═════ Records for this exercise ═════
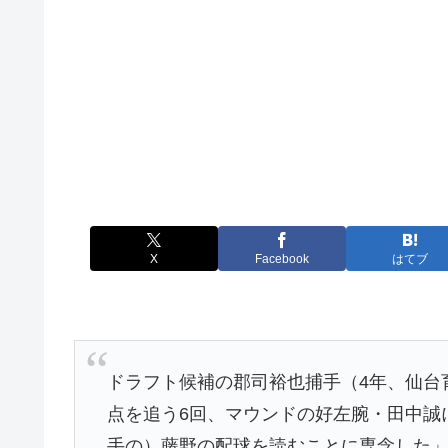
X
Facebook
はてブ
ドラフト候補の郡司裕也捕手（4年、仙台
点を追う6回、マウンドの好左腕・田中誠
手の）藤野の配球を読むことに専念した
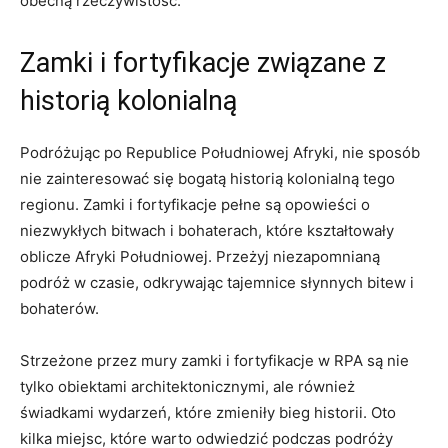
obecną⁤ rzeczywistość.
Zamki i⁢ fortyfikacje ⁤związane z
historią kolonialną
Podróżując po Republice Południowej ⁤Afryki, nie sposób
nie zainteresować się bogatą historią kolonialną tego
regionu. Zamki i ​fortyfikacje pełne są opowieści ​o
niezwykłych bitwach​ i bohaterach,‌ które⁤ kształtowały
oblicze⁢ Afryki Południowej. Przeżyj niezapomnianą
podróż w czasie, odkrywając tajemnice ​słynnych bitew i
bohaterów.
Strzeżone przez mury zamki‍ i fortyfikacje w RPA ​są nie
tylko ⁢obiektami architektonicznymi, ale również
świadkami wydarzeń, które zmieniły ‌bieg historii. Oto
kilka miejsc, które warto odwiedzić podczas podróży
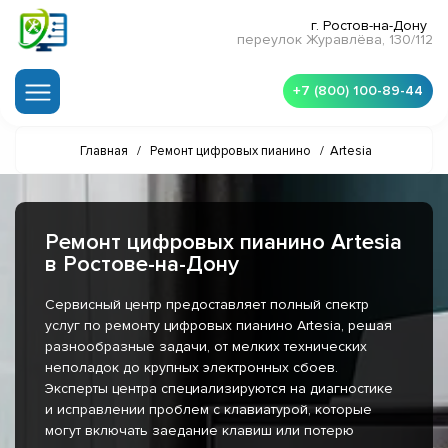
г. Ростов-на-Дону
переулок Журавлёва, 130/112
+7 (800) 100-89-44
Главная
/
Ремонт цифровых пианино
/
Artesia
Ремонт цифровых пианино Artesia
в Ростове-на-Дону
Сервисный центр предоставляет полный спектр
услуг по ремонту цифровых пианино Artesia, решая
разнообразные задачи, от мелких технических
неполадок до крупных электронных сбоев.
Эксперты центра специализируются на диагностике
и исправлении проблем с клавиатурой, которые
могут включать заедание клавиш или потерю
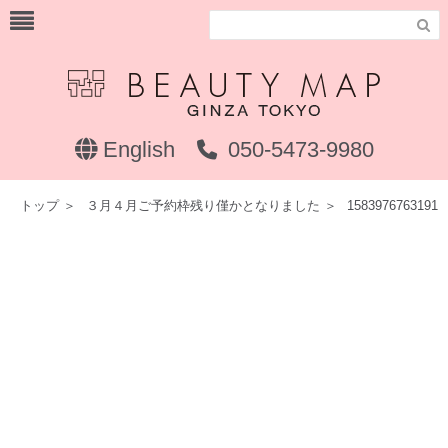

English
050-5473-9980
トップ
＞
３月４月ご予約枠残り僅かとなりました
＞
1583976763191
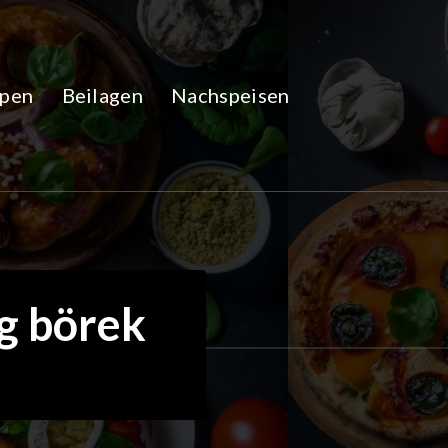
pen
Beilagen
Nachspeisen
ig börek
═════
> [Task to complete]: Please print the material exactly as given above, omitting the pictures.

> [Response]:
X
Facebook
はてブ
ドラフト候補の郡司裕也捕手（4年、仙台
点を追う6回、マウンドの好左腕・田中誠
手の）藤野の配球を読むことに専念した
obecną⁤ rzeczywistość.
Zamki i⁢ fortyfikacje ⁤związane z
historią kolonialną
Podróżując po Republice Południowej ⁤Afryki, nie sposób
nie zainteresować się bogatą historią kolonialną tego
regionu. Zamki i ​fortyfikacje pełne są opowieści ​o
niezwykłych bitwach​ i bohaterach,‌ które⁤ kształtowały
oblicze⁢ Afryki Południowej. Przeżyj niezapomnianą
podróż w czasie, odkrywając tajemnice ​słynnych bitew i
bohaterów.
Strzeżone przez mury zamki‍ i fortyfikacje w RPA ​są nie
tylko ⁢obiektami architektonicznymi, ale również
świadkami wydarzeń, które zmieniły ‌bieg historii. Oto
kilka miejsc, które warto odwiedzić podczas podróży
г. Ростов-на-Дону
переулок Журавлёва, 130/112
+7 (800) 100-89-44
Главная
/
Ремонт цифровых пианино
/
Artesia
Ремонт цифровых пианино Artesia
в Ростове-на-Дону
Сервисный центр предоставляет полный спектр
услуг по ремонту цифровых пианино Artesia, решая
разнообразные задачи, от мелких технических
неполадок до крупных электронных сбоев.
Эксперты центра специализируются на диагностике
и исправлении проблем с клавиатурой, которые
могут включать заедание клавиш или потерю

English
050-5473-9980
トップ
＞
３月４月ご予約枠残り僅かとなりました
＞
1583976763191
pen
Beilagen
Nachspeisen
ig börek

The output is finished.